Study of the presence of gluten in cooked sausages.

2011 
In numerous recommendations for nutrition of persons suffering from Celiak disease caused by permanent gluten intolerance, it is pointed out that meat products should be avoided due to potential hidden presence of gluten. So, the choice and product range is considerably limited to such consumers. The objective of our study was to acquire insight into objective presence of gluten as risk for consumers suffering from gluten intolerance, based on analytical data obtained in our own examination of frankfurter type sausages, as the most present type of fine ground cooked sausages manufactured by domestic producers. Of total 24 samples of frankfurter type sausages purchased in retail shops, and produced by 16 large meat processing companies in Serbia, three were specifically declared as gluten-free.

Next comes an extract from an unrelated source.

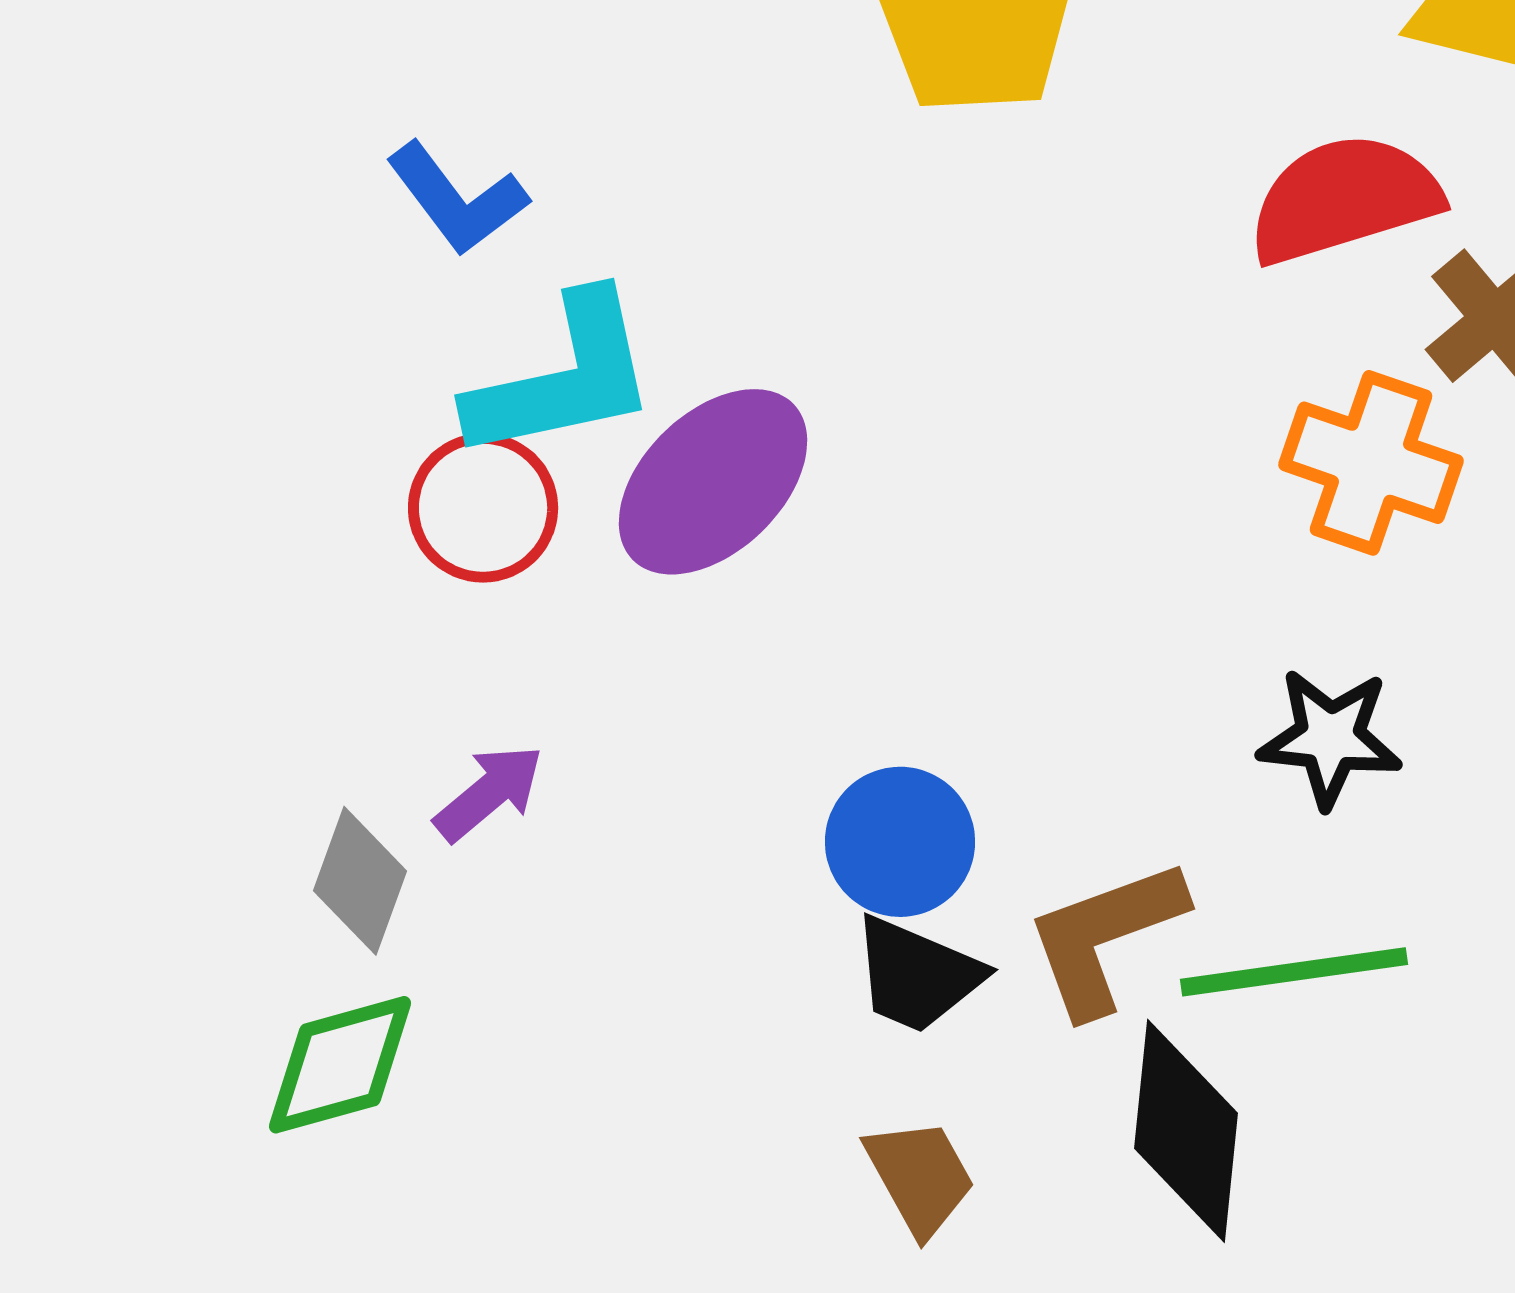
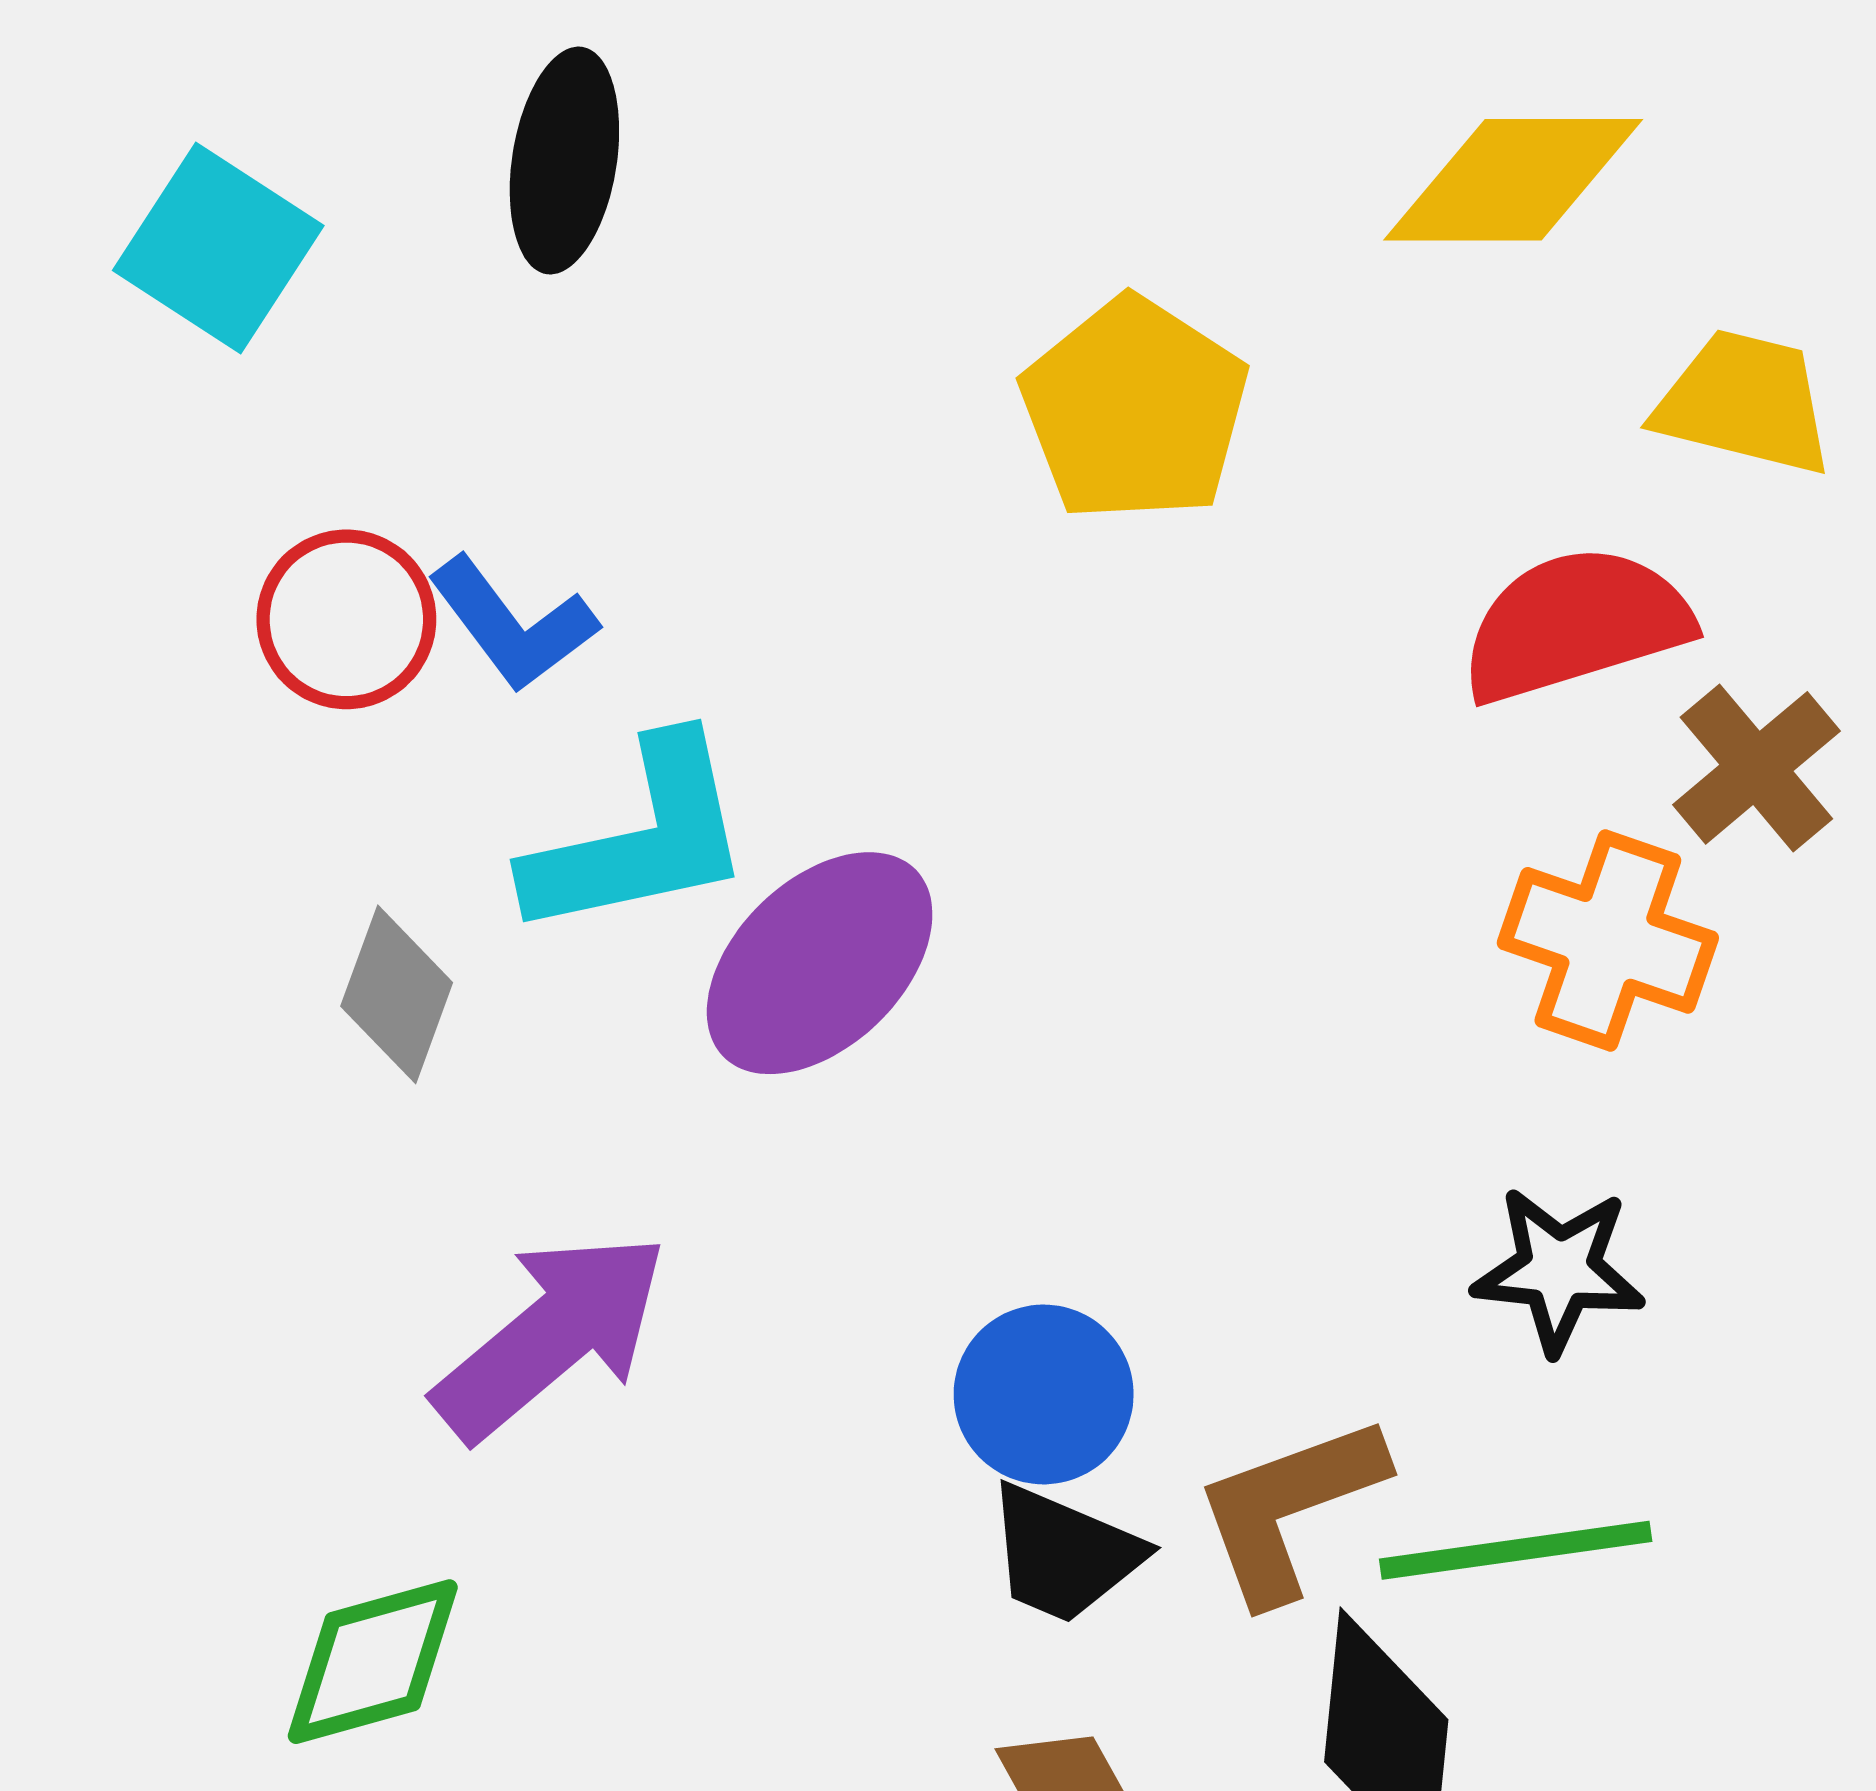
red circle: (483, 508) -> (346, 619), moved
purple arrow: (489, 793) -> (551, 1336), size x1.8
gray diamond: (360, 881) -> (397, 994), moved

In the study it was established that gluten content in products was below 20 mg/kg (5,50 mg/kg; 13,90 mg/kg and below 1,0 mg/kg), which is in compliance with requirements for this type of food product and confirmed their safety from the aspect of health. One of the analyzed products had declared in the list of ingredients gluten. In the analysis it was established that it contained 22400,00 mg/kg of gluten, which is in compliance with quantities usually used for technological purposes. Twenty samples analyzed had no information pertaining to gluten utilization as potential ingredient. In the analysis of these products the presence of gluten in various quantities was established (from < 1,00 mg/kg - 44,00 mg/kg).